Using an infectious attenuated retrovirus as a vaccine raises safety concerns because of the high mutation rate of retroviruses and the fact that these viruses can integrate into the host's genome. In addition, attenuated viruses (with deleted accessory genes) have shown the capacity for pathogenesis in neonatal (54) and some juvenile (16) macaques. However, immunization with DNA encoding a replication-defective provirus should be significantly safer than infection using a replication-competent attenuated virus. The available data support this position. Even though the number of animals that we have inoculated with NC mutant proviral DNA is limited, there has been no evidence that the NCZF2 or S8-NCZF2 DNAs resulted in an infection. Supporting the safety of these NC mutant DNA vaccines are the numerous in vitro transfections with similar murine leukemia virus, HIV, and SIV NC mutants without detection of infectious virus. In fact, NC mutants have been generated that package wild-type levels of genome (23, 24, 27) and are still not detectably infectious. The defect for infectivity in NC mutant viruses that package wild-type levels of their genome appears to be postentry but prior to integration. Therefore, mutants in which the Zn²⁺-coordinating residues are deleted not only lack the ability to efficiently package the retroviral genome but also are replication defective due to a defect in an early infection event (26, 27).

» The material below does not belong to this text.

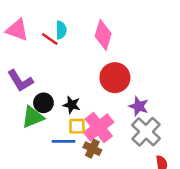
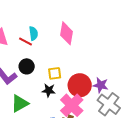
red circle: (115, 78) -> (80, 85), moved
black circle: (43, 103) -> (27, 66), moved
yellow square: (77, 126) -> (55, 73), moved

The results presented in this work may be considered as an initial proof of the concept that an effective vaccine can be developed by utilizing DNA immunization to mimic the viral replication processes. In view of the observed prechallenge immune responses, it is likely that the construct was poorly expressed in vivo. To enhance expression, we currently have experiments in progress using more efficient promoters and alternative DNA delivery methods. In addition, these constructs may be particularly well suited for use as the priming immunogen in DNA prime-protein boost vaccination regimens, perhaps using conformationally intact whole inactivated virions (2, 53) as the immunogen for the boost phase of immunization. Future studies with such constructs and immunization regimens should allow assessment of the full potential of this approach.